<<<<

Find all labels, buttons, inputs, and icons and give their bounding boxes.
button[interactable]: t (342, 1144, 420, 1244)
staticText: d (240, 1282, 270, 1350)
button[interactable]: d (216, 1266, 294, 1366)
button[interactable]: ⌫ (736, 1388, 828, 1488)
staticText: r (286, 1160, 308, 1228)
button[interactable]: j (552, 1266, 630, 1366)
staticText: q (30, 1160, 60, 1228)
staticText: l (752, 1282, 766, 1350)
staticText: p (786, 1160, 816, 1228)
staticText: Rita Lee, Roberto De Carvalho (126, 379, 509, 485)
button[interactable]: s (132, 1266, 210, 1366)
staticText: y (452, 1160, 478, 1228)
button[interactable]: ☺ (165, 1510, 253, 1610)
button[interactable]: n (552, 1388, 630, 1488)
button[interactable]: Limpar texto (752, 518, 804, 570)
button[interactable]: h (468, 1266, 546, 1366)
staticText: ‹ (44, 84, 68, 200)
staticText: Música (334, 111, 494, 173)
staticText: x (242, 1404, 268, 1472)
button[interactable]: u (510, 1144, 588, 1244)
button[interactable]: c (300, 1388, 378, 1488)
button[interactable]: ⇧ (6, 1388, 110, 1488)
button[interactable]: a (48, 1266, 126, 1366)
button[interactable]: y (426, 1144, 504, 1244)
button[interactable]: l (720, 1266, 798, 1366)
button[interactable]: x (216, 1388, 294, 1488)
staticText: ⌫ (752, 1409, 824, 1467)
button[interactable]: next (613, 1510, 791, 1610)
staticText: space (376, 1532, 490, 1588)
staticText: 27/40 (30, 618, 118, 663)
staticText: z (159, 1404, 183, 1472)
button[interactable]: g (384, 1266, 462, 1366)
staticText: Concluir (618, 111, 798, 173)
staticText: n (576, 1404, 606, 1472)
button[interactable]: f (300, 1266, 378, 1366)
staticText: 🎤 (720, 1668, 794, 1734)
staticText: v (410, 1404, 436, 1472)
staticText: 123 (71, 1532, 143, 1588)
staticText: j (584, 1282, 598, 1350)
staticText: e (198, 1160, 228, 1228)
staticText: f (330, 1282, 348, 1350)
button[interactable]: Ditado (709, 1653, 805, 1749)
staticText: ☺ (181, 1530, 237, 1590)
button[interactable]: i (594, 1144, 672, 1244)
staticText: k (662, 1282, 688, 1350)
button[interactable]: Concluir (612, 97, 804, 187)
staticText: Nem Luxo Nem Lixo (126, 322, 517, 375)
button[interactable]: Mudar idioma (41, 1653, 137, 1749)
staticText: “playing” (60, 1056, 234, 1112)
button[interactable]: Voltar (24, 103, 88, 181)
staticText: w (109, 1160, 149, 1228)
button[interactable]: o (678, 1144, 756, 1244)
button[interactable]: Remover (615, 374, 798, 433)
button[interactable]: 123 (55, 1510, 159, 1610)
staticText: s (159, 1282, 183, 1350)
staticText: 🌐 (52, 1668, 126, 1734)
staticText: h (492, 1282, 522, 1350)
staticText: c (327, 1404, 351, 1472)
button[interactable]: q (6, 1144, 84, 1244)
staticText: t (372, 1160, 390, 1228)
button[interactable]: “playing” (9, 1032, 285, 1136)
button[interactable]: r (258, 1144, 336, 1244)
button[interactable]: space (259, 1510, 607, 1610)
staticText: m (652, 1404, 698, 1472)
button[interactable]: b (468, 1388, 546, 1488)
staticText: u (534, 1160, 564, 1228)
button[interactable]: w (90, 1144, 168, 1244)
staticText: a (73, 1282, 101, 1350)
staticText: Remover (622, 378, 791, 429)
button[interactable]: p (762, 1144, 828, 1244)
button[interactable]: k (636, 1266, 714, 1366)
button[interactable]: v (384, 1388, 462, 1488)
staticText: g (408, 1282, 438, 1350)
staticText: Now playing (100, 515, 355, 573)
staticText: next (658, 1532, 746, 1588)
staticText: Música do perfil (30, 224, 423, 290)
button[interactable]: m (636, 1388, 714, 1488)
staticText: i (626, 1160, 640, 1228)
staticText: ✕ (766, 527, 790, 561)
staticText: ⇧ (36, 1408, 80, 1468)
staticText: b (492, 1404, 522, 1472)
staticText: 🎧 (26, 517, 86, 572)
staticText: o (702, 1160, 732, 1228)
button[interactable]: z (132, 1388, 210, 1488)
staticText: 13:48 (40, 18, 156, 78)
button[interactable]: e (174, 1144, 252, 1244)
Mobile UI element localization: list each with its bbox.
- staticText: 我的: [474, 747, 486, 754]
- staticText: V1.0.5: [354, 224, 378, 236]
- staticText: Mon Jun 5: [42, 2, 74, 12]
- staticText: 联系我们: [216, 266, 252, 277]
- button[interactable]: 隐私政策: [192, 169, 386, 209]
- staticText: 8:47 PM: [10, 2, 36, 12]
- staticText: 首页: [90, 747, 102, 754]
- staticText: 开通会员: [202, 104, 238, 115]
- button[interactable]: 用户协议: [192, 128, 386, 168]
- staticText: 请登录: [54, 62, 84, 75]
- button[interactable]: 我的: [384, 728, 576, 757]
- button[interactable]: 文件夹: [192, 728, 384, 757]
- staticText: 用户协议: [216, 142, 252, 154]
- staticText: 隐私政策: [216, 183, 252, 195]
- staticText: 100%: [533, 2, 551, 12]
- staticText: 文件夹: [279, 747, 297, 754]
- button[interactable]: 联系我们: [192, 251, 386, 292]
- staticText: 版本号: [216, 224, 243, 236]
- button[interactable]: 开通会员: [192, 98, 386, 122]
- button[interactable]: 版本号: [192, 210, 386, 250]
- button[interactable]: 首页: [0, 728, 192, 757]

>>>>

Your assignment ->
Set down nothing but the lines from the one with "Mobile UI element" through the end of the records, keeping each line exactly as written and including both ends.

Answer for this exercise ->
Mobile UI element localization: list each with its bbox.
- staticText: 我的: [474, 747, 486, 754]
- staticText: V1.0.5: [354, 224, 378, 236]
- staticText: Mon Jun 5: [42, 2, 74, 12]
- staticText: 联系我们: [216, 266, 252, 277]
- button[interactable]: 隐私政策: [192, 169, 386, 209]
- staticText: 8:47 PM: [10, 2, 36, 12]
- staticText: 首页: [90, 747, 102, 754]
- staticText: 开通会员: [202, 104, 238, 115]
- button[interactable]: 用户协议: [192, 128, 386, 168]
- staticText: 请登录: [54, 62, 84, 75]
- button[interactable]: 我的: [384, 728, 576, 757]
- button[interactable]: 文件夹: [192, 728, 384, 757]
- staticText: 用户协议: [216, 142, 252, 154]
- staticText: 隐私政策: [216, 183, 252, 195]
- staticText: 100%: [533, 2, 551, 12]
- staticText: 文件夹: [279, 747, 297, 754]
- button[interactable]: 联系我们: [192, 251, 386, 292]
- staticText: 版本号: [216, 224, 243, 236]
- button[interactable]: 开通会员: [192, 98, 386, 122]
- button[interactable]: 版本号: [192, 210, 386, 250]
- button[interactable]: 首页: [0, 728, 192, 757]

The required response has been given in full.